Rethinking Our Classrooms begins from the premise that schools and classrooms should be laboratories for a more just society than the one we now live in. Unfortunately, too many schools are training grounds for boredom, alienation, and pessimism. Too many schools fail to confront the racial, class, and gender inequities woven into our social fabric. Teachers are often simultaneously perpetrators and victims, with little control over planning time, class size, or broader school policies — and much less over the unemployment, hopelessness, and other "savage inequalities" that help shape our children's lives.
But Rethinking Our Classrooms is not about what we cannot do; it's about what we can do. Brazilian educator Paulo Freire writes that teachers should attempt to "live part of their dreams within their educational space." Class-rooms can be places of hope, where students and teachers gain glimpses of the kind of society we could live in and where students learn the academic and critical skills needed to make it a reality. We intend the articles in Rethinking Our Classrooms to be both visionary and practical: visionary because we need to be inspired by each other's vision of schooling; practical because for too long teachers have been preached at by theoreticians, well removed from classrooms, who are long on jargon and short on specific examples.
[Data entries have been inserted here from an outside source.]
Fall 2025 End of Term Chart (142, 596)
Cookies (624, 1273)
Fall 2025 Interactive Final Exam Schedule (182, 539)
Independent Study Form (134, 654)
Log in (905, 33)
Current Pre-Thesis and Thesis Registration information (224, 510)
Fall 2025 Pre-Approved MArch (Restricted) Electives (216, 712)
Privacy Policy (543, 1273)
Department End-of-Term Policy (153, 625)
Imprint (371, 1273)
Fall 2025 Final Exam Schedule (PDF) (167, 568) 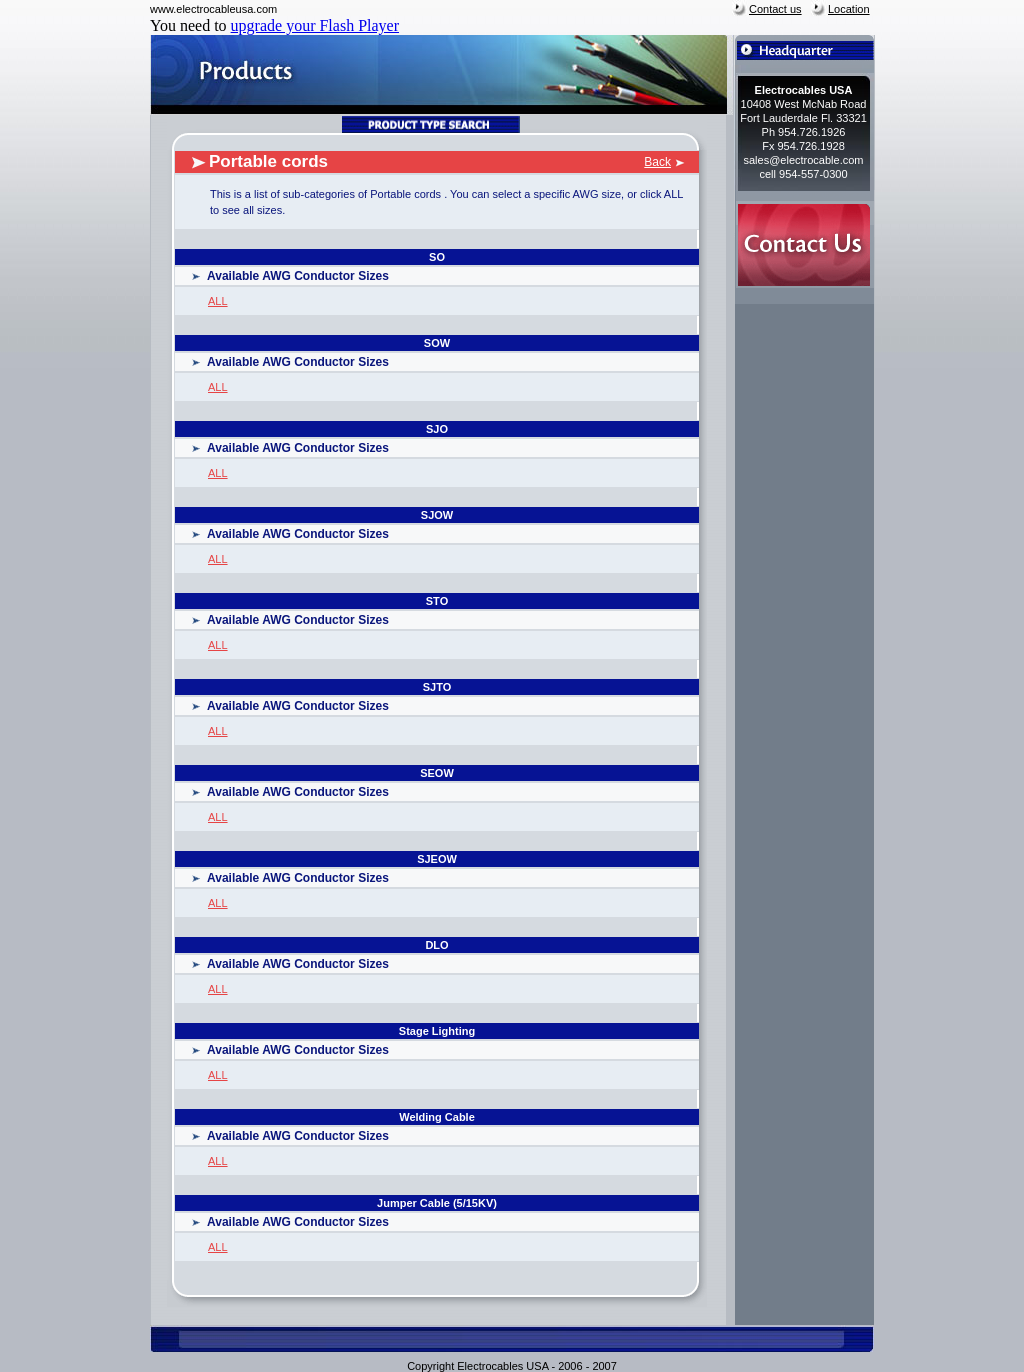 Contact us (775, 9)
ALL (218, 301)
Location (849, 9)
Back (657, 162)
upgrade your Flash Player (315, 25) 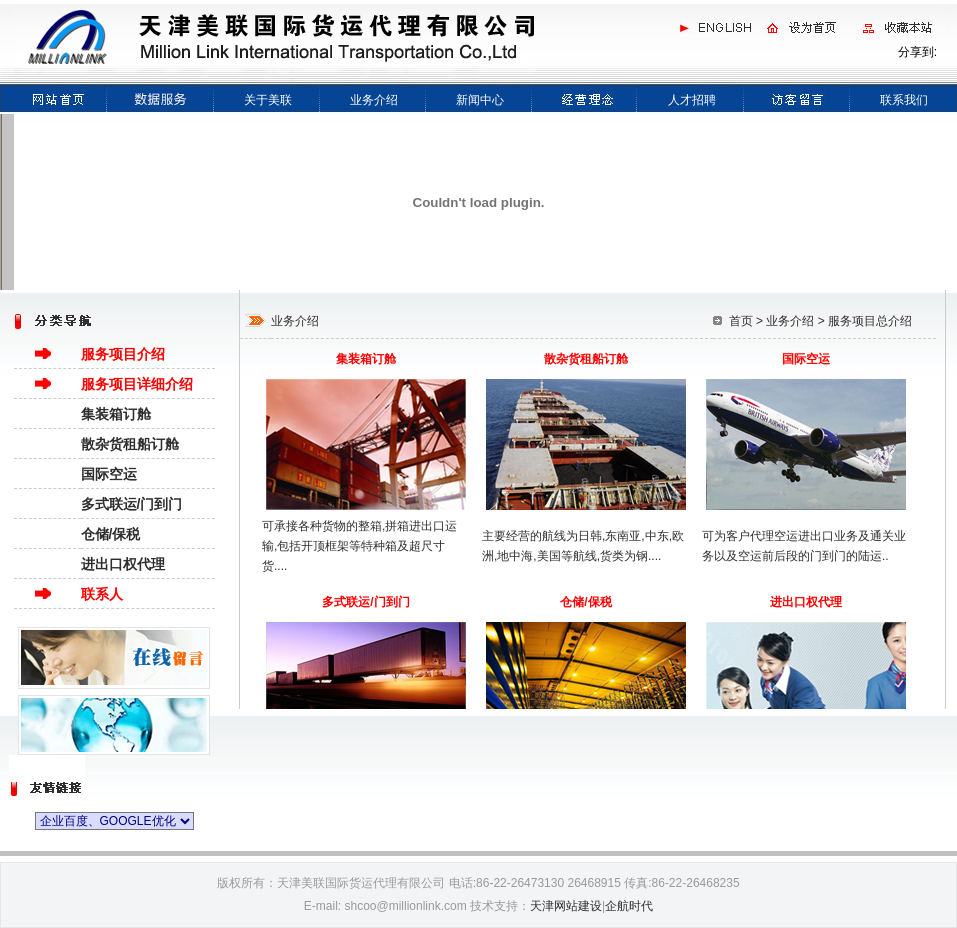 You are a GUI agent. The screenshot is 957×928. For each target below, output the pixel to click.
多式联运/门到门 (132, 504)
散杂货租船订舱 (130, 444)
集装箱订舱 (116, 414)
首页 (741, 321)
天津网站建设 (566, 906)
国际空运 (109, 474)
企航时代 (629, 906)
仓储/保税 (111, 534)
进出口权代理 (123, 564)
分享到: (917, 52)
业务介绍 (790, 321)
We've drawn the articles, stories, poems, and lessons in Rethinking Our Classrooms from different academic disciplines and grade levels. Despite variations in emphasis, a common social and pedagogical vision unites this collection. This vision is characterized by several interlocking components that together comprise what we call a social justice classroom. In Rethinking Our Classrooms we argue that curriculum and classroom practice must be:
Grounded in the lives of our students.
All good teaching begins with a respect for children, their innate curiosity, and their capacity to learn. Curriculum should be rooted in children's needs and experiences. Whether we're teaching science, mathematics, English, or social studies, ultimately the class has to be about our students' lives as well as about a particular subject. Students should probe the ways their lives connect to the broader society, and are often limited by that society.
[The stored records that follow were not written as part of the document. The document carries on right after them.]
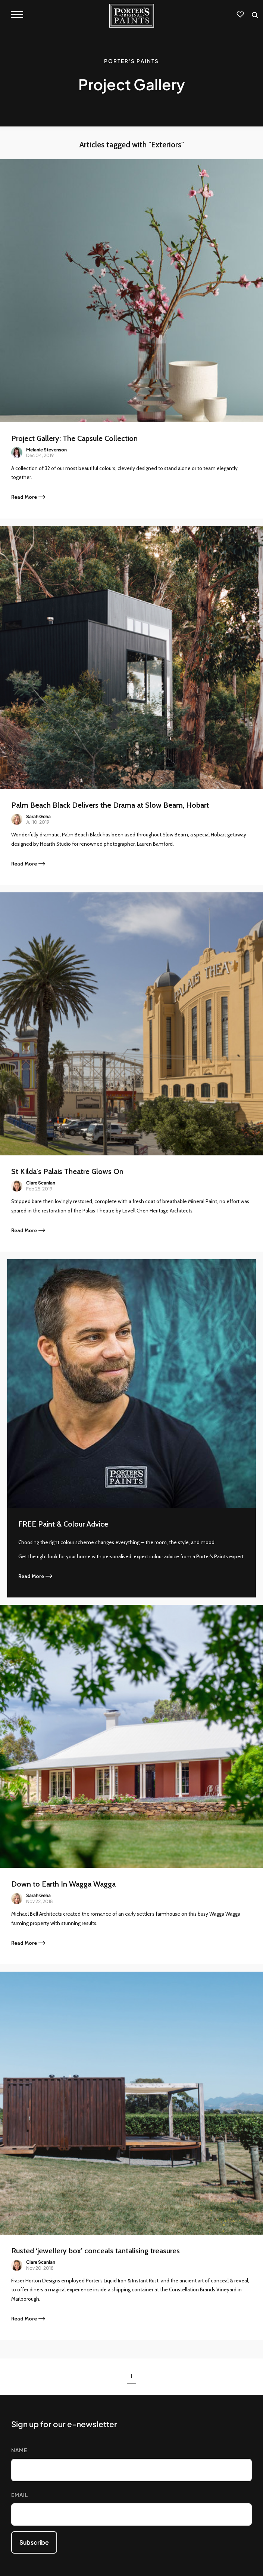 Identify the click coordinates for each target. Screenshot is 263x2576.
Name (19, 2450)
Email (19, 2495)
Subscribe (34, 2542) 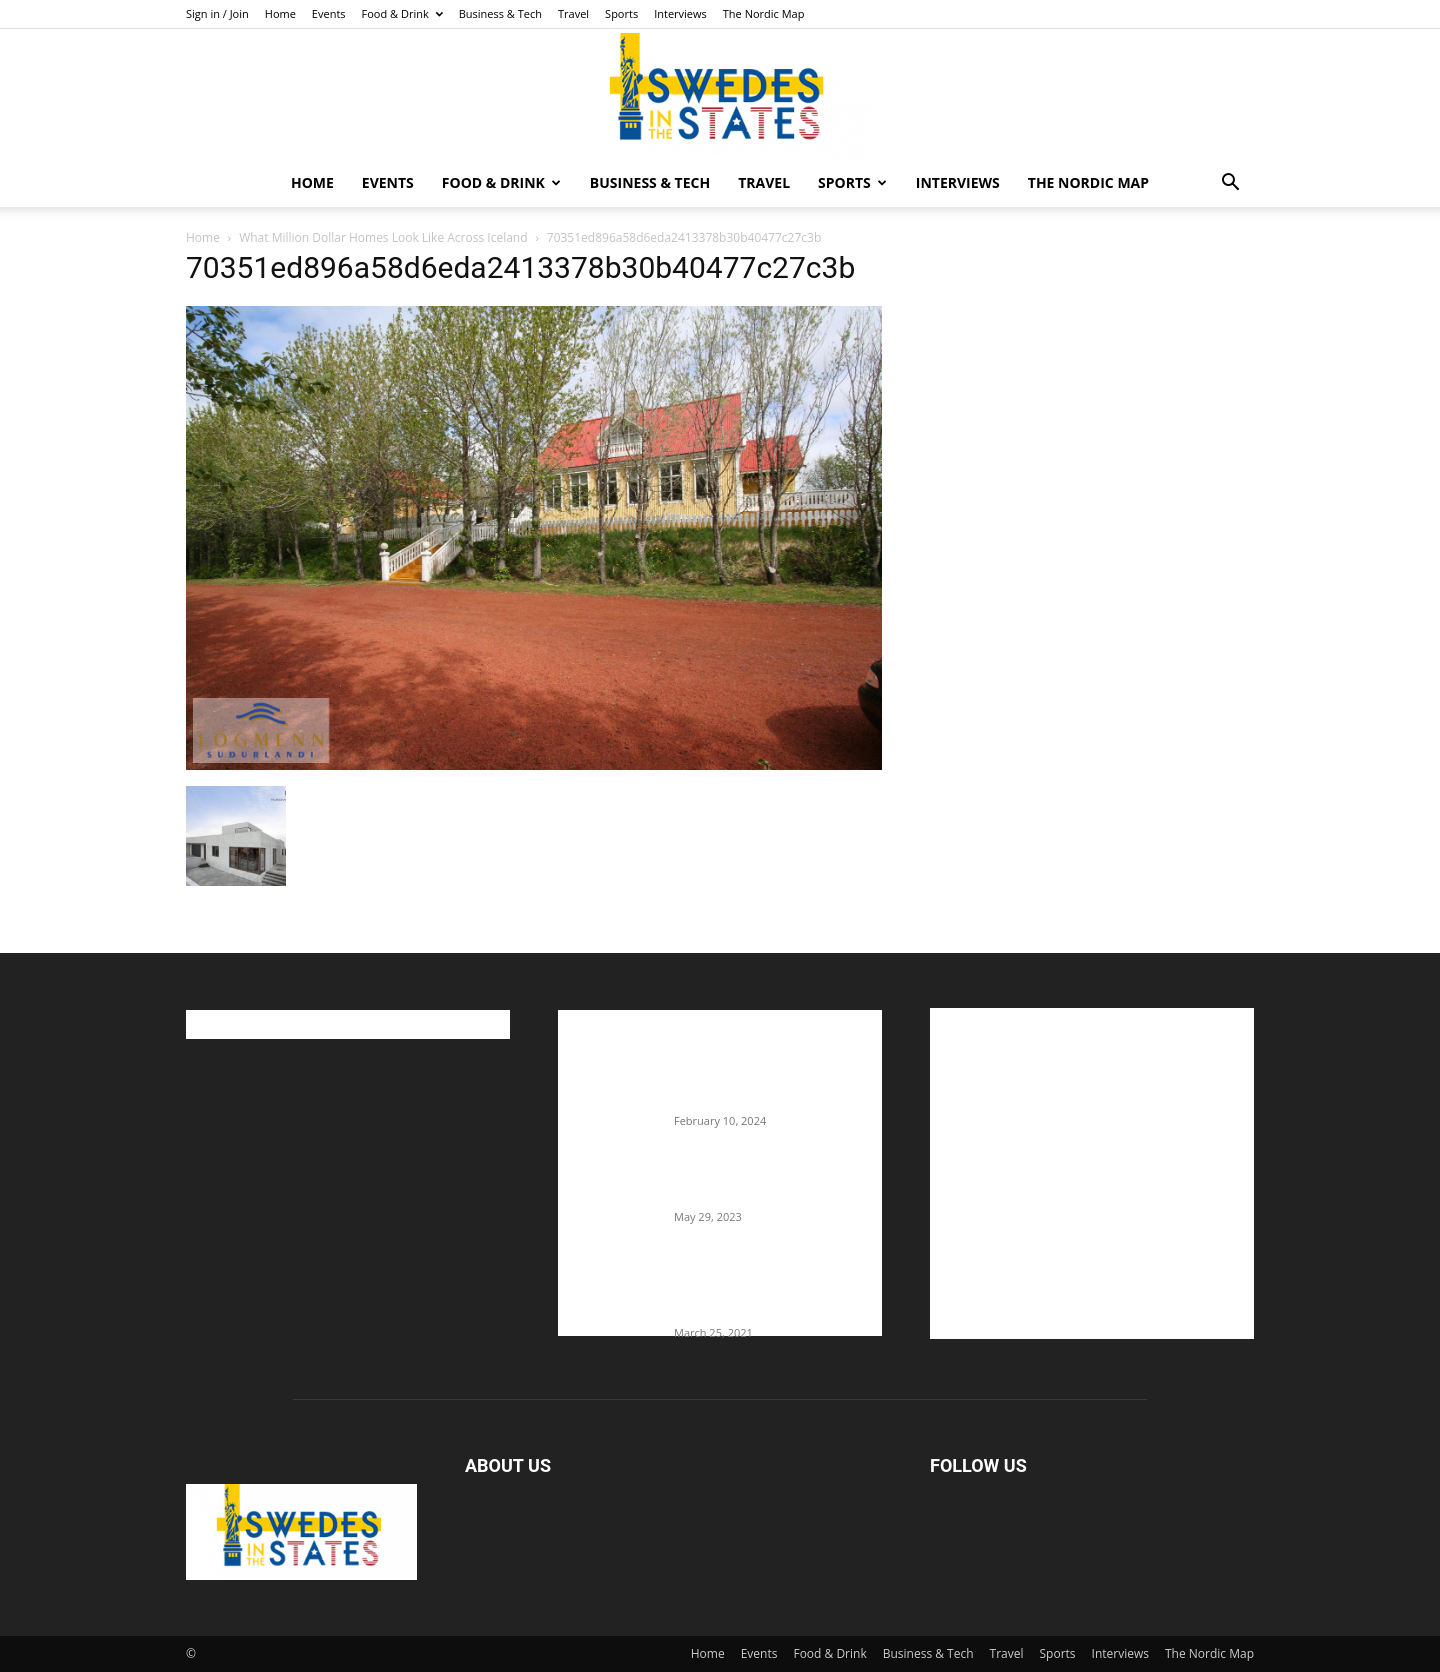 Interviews (680, 13)
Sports (621, 13)
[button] (1230, 184)
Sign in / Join (217, 13)
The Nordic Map (764, 13)
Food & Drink (402, 13)
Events (329, 13)
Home (280, 13)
The curriculum should equip students to "talk back" to the world. Students must learn to pose essential critical questions: Who makes decisions and who is left out? Who benefits and who suffers? Why is a given practice fair or unfair? What are its origins? What alternatives can we imagine? What is required to create change? Through critiques of advertising, cartoons, literature, legislative decisions, military interventions, job structures, newspapers, movies, agricultural practices, or school life, students should have opportunities to question social reality. Finally, student work must move outside the classroom walls, so that scholastic learning is linked to real world problems.